Sorry for the delayed review here.

I am somewhat neutral with this PR, I understand the motivation for it and was last discussed in #2485. I noted that pybind11 made the same choice not to validate the capsule name: #2485 (comment)

So it seemed fine for us to make the same choice as pybind11, even if potentially not correct it was justifiable, and avoided a change of behaviour.

The original design for the capsule C API seemed to come from https://bugs.python.org/issue5630. See also https://discuss.python.org/t/rationale-for-changing-a-capsules-name-or-destructor/48504 where there is the discussion about the fact that a capsule's name could be changed after creation, and what it may or may not mean for safety.

One major plus compared to when #2485 was introduced is that c"" literals now make it easy to pass &CStr arguments for the name. So it is a lot more workable to pass a name statically than it used to be.

I would be open to hearing other maintainers' views on this PR.

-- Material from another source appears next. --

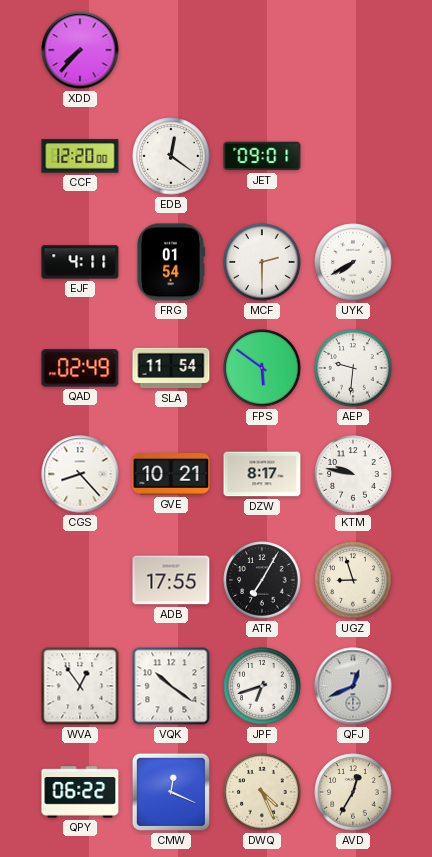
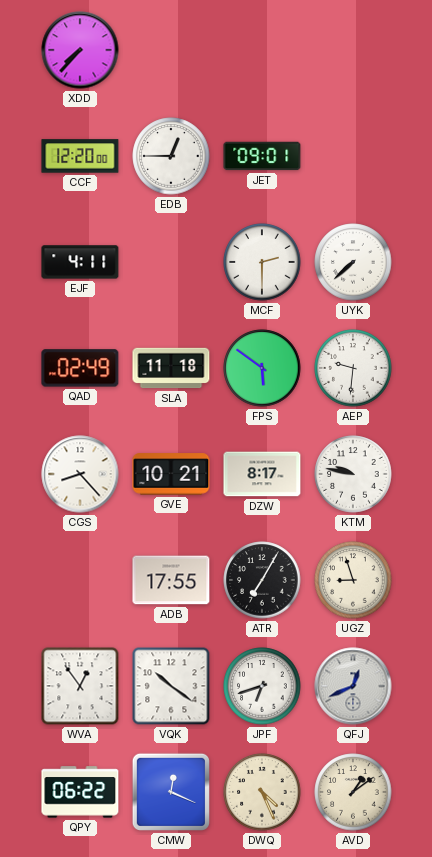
EDB: 12:21 -> 12:45
FRG: 01:54 -> none
UYK: 7:40 -> 7:38
SLA: 11:54 -> 11:18
AVD: 12:35 -> 1:09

If we choose to move forward with this, we should introduce new methods and deprecate the existing ones, as I think the existing behaviour is not sufficiently wrong that we need to break all users immediately upon release.

@Icxolu
Copy link
Contributor

Icxolu commented Jul 25, 2025

I think I'm on similar stance here. While not strictly opposed to this change I'm also not really convinced that it significatly improves safety. I think we already are a bit safer because these methods are on a statically typed Bound<PyCapsule> object, so a few failure cases are already prevented by that. The name is already checked at construction time, so I'm not sure if it's worth checking each call. (I guess it's also possible to downcast to a capsule, but don't think there is a sane way to use it for anything, because it unknown whats inside) If there are concers about which capsule is used, that feels to me like its always a bug and as such would be better served by an assertion in that code (as something went terribly wrong) rather than an error (I'm not sure what a reasonable way to recover would look like here)

@honzasp
Copy link
Author

honzasp commented Jul 28, 2025

Thank you for your responses and for the additional context!

The name is already checked at construction time, so I'm not sure if it's worth checking each call.

The motivation for checking the name comes when you receive the PyCapsule from code that is not under your control, not when you construct the capsule yourself. In this case the name of the capsule is the only check that you can do to verify that the opaque pointer in the capsule has the expected type.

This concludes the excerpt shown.